▸ **WHAT IS NEEDED**: Using the material below, repeat exactly the lines from the one with "Skip to main content" through the one with "Don’t get hung up on uni ranking", ends included, without any images.

--- START ---

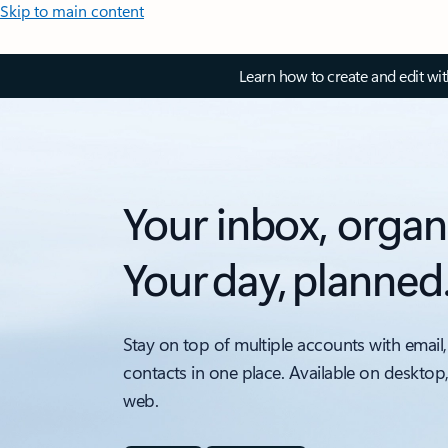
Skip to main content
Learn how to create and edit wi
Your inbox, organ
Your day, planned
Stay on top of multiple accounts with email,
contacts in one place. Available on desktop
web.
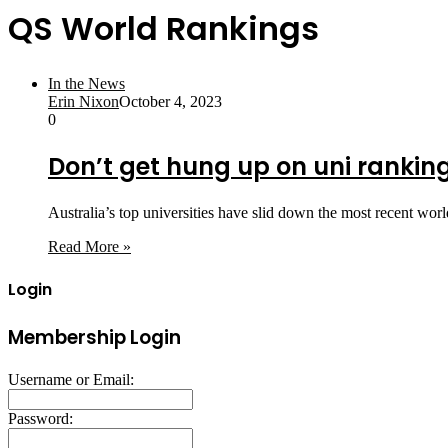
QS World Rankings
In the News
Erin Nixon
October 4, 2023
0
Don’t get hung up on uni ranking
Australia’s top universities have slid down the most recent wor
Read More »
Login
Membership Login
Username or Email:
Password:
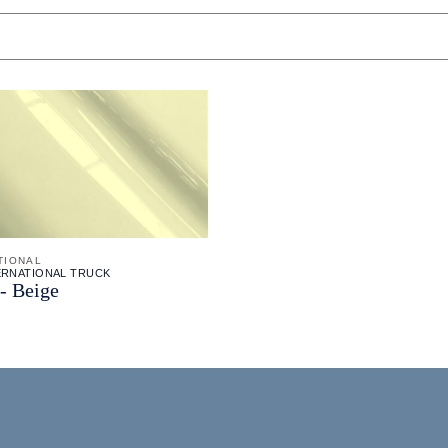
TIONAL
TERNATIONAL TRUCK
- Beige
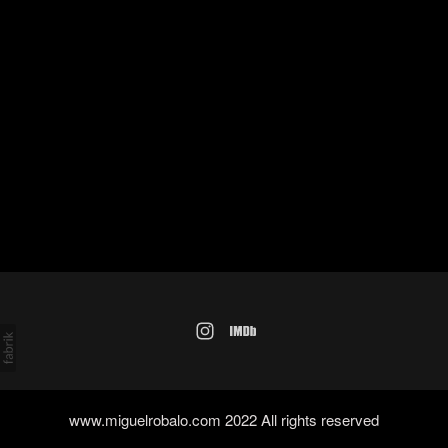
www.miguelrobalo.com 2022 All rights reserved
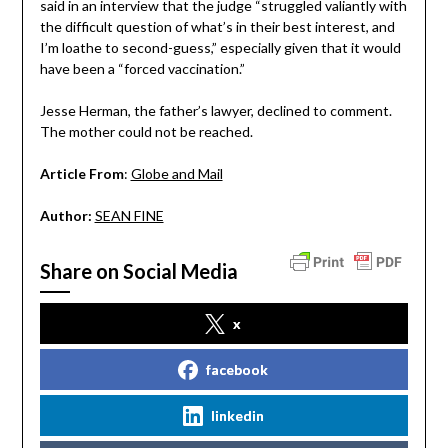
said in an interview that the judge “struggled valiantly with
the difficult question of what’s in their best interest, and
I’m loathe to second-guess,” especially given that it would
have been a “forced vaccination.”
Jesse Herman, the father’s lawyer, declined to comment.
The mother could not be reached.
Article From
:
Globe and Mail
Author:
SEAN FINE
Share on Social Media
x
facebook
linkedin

--- END ---
--- START ---

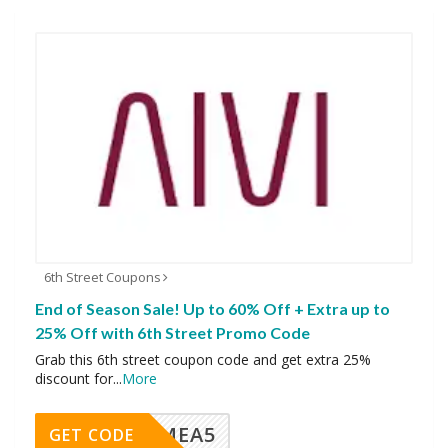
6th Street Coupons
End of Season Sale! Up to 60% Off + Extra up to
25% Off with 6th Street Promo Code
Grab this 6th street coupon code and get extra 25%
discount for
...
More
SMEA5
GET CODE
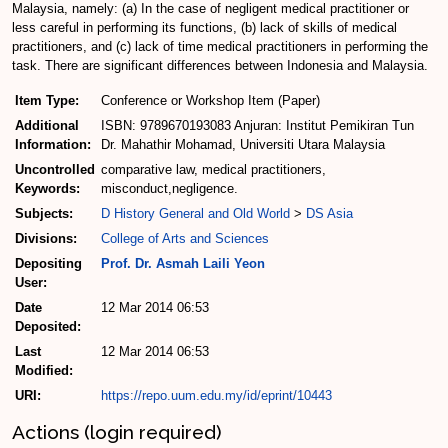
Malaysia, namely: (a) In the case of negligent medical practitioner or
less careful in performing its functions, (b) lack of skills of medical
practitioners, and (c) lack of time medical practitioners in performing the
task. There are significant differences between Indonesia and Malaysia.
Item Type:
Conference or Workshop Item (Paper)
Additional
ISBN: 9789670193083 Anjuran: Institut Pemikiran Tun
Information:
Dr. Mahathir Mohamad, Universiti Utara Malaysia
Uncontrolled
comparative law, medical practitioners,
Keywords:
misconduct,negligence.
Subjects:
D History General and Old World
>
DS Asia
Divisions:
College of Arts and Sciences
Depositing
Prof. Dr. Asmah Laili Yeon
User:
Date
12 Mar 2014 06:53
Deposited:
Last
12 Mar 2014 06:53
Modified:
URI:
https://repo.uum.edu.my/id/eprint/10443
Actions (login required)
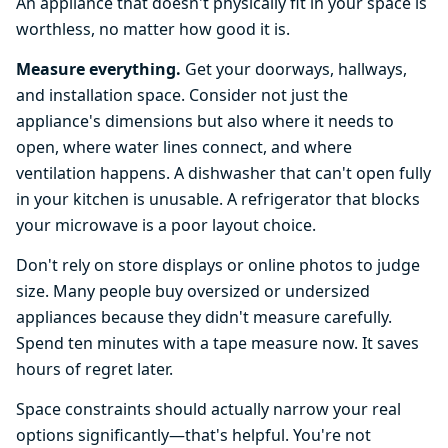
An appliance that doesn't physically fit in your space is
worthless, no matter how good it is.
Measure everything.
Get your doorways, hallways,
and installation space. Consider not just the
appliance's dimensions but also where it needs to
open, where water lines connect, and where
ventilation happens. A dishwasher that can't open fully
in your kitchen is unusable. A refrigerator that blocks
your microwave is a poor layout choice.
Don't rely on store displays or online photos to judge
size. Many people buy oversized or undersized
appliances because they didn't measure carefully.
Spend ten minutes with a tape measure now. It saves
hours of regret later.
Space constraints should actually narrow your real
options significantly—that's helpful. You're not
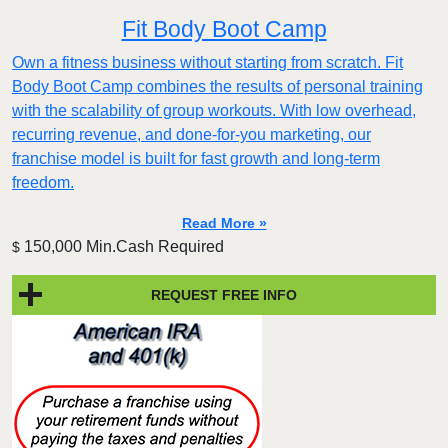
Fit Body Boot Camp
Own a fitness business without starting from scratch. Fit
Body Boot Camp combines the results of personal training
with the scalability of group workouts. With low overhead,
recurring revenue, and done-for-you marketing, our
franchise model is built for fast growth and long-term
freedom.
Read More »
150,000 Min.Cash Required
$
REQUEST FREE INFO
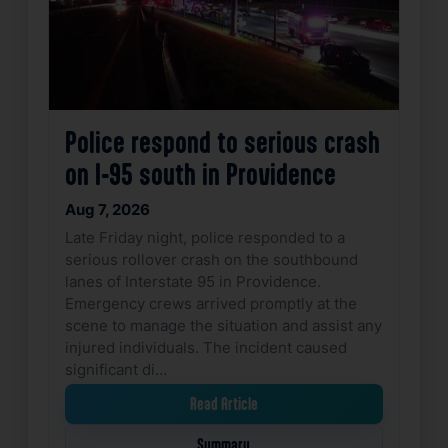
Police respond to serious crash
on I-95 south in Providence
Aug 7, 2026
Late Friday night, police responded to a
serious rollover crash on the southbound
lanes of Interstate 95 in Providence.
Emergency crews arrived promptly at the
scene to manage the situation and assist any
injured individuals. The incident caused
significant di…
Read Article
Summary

--- END ---

▸ **REPLY**:
Skip to main content
Learn how to create and edit wi
Your inbox, organ
Your day, planned
Stay on top of multiple accounts with email,
contacts in one place. Available on desktop
web.
QS World Rankings
In the News
Erin Nixon
October 4, 2023
0
Don’t get hung up on uni ranking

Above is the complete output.